THE DATA:
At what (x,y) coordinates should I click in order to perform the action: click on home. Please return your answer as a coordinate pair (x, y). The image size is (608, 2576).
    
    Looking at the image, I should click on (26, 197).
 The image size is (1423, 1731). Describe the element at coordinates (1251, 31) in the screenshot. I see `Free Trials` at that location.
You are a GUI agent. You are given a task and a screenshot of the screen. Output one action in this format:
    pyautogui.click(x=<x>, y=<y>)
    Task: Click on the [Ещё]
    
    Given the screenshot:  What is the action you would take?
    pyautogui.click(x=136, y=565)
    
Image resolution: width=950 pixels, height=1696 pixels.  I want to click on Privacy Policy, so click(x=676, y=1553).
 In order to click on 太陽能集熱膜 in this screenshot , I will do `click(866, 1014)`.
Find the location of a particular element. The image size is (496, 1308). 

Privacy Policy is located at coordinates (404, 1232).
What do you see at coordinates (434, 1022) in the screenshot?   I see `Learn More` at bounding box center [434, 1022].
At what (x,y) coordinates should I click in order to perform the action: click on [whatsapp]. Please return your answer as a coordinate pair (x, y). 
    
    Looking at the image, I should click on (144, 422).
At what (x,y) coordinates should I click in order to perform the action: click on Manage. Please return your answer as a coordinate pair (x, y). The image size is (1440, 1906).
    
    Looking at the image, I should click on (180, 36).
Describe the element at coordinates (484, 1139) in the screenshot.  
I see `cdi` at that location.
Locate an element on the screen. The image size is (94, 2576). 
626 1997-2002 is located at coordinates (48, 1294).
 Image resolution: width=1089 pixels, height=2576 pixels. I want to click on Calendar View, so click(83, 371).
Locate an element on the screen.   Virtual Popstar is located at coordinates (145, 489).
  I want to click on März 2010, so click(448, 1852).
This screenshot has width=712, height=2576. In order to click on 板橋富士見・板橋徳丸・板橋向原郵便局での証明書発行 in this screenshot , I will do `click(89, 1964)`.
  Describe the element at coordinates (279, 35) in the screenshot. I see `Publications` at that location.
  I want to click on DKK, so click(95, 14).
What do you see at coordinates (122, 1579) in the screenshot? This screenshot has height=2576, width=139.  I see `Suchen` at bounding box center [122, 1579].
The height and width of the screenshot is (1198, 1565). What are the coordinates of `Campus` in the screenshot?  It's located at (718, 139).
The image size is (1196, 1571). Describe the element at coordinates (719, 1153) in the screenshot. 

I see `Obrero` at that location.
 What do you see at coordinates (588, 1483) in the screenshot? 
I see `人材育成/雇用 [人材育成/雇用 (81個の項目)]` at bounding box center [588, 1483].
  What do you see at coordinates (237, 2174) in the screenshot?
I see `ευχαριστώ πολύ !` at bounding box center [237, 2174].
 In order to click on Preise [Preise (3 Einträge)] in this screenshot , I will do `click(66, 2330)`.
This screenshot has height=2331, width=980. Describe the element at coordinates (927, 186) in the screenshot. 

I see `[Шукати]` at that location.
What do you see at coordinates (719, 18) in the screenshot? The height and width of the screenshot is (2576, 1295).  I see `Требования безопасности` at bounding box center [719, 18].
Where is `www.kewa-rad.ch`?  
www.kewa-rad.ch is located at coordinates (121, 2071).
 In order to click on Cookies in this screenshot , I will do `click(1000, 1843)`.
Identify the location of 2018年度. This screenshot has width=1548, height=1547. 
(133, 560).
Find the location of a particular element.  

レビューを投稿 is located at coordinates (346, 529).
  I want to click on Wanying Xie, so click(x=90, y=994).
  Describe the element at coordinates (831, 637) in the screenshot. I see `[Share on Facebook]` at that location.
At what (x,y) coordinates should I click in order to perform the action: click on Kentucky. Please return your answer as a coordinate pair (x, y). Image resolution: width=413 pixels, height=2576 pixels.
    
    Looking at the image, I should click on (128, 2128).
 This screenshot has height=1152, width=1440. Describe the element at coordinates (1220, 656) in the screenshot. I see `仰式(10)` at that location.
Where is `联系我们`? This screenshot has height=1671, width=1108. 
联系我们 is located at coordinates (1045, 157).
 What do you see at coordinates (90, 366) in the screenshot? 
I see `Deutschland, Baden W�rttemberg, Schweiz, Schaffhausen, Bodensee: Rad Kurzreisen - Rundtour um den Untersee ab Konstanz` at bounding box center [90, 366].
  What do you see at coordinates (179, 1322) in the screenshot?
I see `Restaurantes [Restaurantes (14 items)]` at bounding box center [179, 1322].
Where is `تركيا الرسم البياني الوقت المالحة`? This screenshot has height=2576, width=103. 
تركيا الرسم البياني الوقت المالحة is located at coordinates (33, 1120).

WHAT YOU SHOULD DO:
With nothing omitted, set down all of the records again.

REPLY TO THE TASK:
At what (x,y) coordinates should I click in order to perform the action: click on home. Please return your answer as a coordinate pair (x, y). The image size is (608, 2576).
    
    Looking at the image, I should click on (26, 197).
 The image size is (1423, 1731). Describe the element at coordinates (1251, 31) in the screenshot. I see `Free Trials` at that location.
You are a GUI agent. You are given a task and a screenshot of the screen. Output one action in this format:
    pyautogui.click(x=<x>, y=<y>)
    Task: Click on the [Ещё]
    
    Given the screenshot:  What is the action you would take?
    pyautogui.click(x=136, y=565)
    
Image resolution: width=950 pixels, height=1696 pixels.  I want to click on Privacy Policy, so click(x=676, y=1553).
 In order to click on 太陽能集熱膜 in this screenshot , I will do `click(866, 1014)`.
Find the location of a particular element. The image size is (496, 1308). 

Privacy Policy is located at coordinates (404, 1232).
What do you see at coordinates (434, 1022) in the screenshot?   I see `Learn More` at bounding box center [434, 1022].
At what (x,y) coordinates should I click in order to perform the action: click on [whatsapp]. Please return your answer as a coordinate pair (x, y). 
    
    Looking at the image, I should click on (144, 422).
At what (x,y) coordinates should I click in order to perform the action: click on Manage. Please return your answer as a coordinate pair (x, y). The image size is (1440, 1906).
    
    Looking at the image, I should click on (180, 36).
Describe the element at coordinates (484, 1139) in the screenshot.  
I see `cdi` at that location.
Locate an element on the screen. The image size is (94, 2576). 
626 1997-2002 is located at coordinates (48, 1294).
 Image resolution: width=1089 pixels, height=2576 pixels. I want to click on Calendar View, so click(83, 371).
Locate an element on the screen.   Virtual Popstar is located at coordinates (145, 489).
  I want to click on März 2010, so click(448, 1852).
This screenshot has width=712, height=2576. In order to click on 板橋富士見・板橋徳丸・板橋向原郵便局での証明書発行 in this screenshot , I will do `click(89, 1964)`.
  Describe the element at coordinates (279, 35) in the screenshot. I see `Publications` at that location.
  I want to click on DKK, so click(95, 14).
What do you see at coordinates (122, 1579) in the screenshot? This screenshot has height=2576, width=139.  I see `Suchen` at bounding box center [122, 1579].
The height and width of the screenshot is (1198, 1565). What are the coordinates of `Campus` in the screenshot?  It's located at (718, 139).
The image size is (1196, 1571). Describe the element at coordinates (719, 1153) in the screenshot. 

I see `Obrero` at that location.
 What do you see at coordinates (588, 1483) in the screenshot? 
I see `人材育成/雇用 [人材育成/雇用 (81個の項目)]` at bounding box center [588, 1483].
  What do you see at coordinates (237, 2174) in the screenshot?
I see `ευχαριστώ πολύ !` at bounding box center [237, 2174].
 In order to click on Preise [Preise (3 Einträge)] in this screenshot , I will do `click(66, 2330)`.
This screenshot has height=2331, width=980. Describe the element at coordinates (927, 186) in the screenshot. 

I see `[Шукати]` at that location.
What do you see at coordinates (719, 18) in the screenshot? The height and width of the screenshot is (2576, 1295).  I see `Требования безопасности` at bounding box center [719, 18].
Where is `www.kewa-rad.ch`?  
www.kewa-rad.ch is located at coordinates (121, 2071).
 In order to click on Cookies in this screenshot , I will do `click(1000, 1843)`.
Identify the location of 2018年度. This screenshot has width=1548, height=1547. 
(133, 560).
Find the location of a particular element.  

レビューを投稿 is located at coordinates (346, 529).
  I want to click on Wanying Xie, so click(x=90, y=994).
  Describe the element at coordinates (831, 637) in the screenshot. I see `[Share on Facebook]` at that location.
At what (x,y) coordinates should I click in order to perform the action: click on Kentucky. Please return your answer as a coordinate pair (x, y). Image resolution: width=413 pixels, height=2576 pixels.
    
    Looking at the image, I should click on (128, 2128).
 This screenshot has height=1152, width=1440. Describe the element at coordinates (1220, 656) in the screenshot. I see `仰式(10)` at that location.
Where is `联系我们`? This screenshot has height=1671, width=1108. 
联系我们 is located at coordinates (1045, 157).
 What do you see at coordinates (90, 366) in the screenshot? 
I see `Deutschland, Baden W�rttemberg, Schweiz, Schaffhausen, Bodensee: Rad Kurzreisen - Rundtour um den Untersee ab Konstanz` at bounding box center [90, 366].
  What do you see at coordinates (179, 1322) in the screenshot?
I see `Restaurantes [Restaurantes (14 items)]` at bounding box center [179, 1322].
Where is `تركيا الرسم البياني الوقت المالحة`? This screenshot has height=2576, width=103. 
تركيا الرسم البياني الوقت المالحة is located at coordinates (33, 1120).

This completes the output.